S306, sending a joining notification to the second node to trigger the second node to join the distributed system.
And after the second node joins the distributed system, the second node enters a standby state from a standby preparation state.
Specifically, the specific implementation of step S306 may refer to step S105 in the above method embodiment accordingly, and is not described herein again.
And S307, restoring to the single state.
Specifically, when the data is not completely synchronized within a first preset time period, the first node is restored to the stand-alone state, and the first node can normally process the data and is no longer in the waiting state. And, the data synchronization request of the new node may be received again, and the data synchronization may be performed, that is, the step S301 may be executed again.
And S308, after the second node is added into the distributed system, switching the working state from the host preparation state to the host state.
Wherein the host state is used to characterize the first node as a host node in the distributed system.
It can be seen that after step S306 is executed and the second node successfully joins the distributed system, step S308 is executed. It should be noted that, the specific implementation of step S308 may refer to step S106 in the foregoing method embodiment accordingly, and details are not described here again.
S309, when a data synchronization request sent by a third node is received, continuously synchronizing the data of the third node to the third node, wherein the third node refers to the node which is started up latest at present.
Since there may be a plurality of standby nodes in a normal case, after the second node is added, other nodes may be further added.
Similarly, the initial state of the started third node is a standby state, and a data synchronization request is sent to the first node in the host state for data synchronization.
S310, when the situation that the data is completely synchronized with the third node is monitored, sending a joining notification to the third node to trigger the third node to join the distributed system.
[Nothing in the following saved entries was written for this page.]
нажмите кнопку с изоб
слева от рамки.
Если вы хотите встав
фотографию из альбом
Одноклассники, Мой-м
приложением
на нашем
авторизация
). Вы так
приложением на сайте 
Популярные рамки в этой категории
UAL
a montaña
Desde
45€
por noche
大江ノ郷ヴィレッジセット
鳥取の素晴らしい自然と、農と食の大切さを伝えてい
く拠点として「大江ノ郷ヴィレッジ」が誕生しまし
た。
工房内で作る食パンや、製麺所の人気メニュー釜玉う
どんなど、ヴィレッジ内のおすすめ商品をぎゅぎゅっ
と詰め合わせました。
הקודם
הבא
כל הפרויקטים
And after the third node joins the distributed system, the third node enters a standby state from a standby preparation state.
It should be noted that, because the second node already exists as the standby node, that is, the distributed system already has a certain high availability, in order to influence the normal provision of the service to the application, in the embodiment of the present application, when the node is newly added subsequently, the first node does not detect the data synchronization progress and waits after entering the tolerance threshold. Since the first node does not update data all the time, subsequently added nodes can also be added to the distributed system, only the time is likely to be relatively long, but the normal processing of the transaction may not be affected in this way. Of course, this is only one optional way, and for a subsequent newly added node, the first node may also wait for the data to be completely synchronized after detecting that the data synchronization progress of the third node enters the tolerance threshold.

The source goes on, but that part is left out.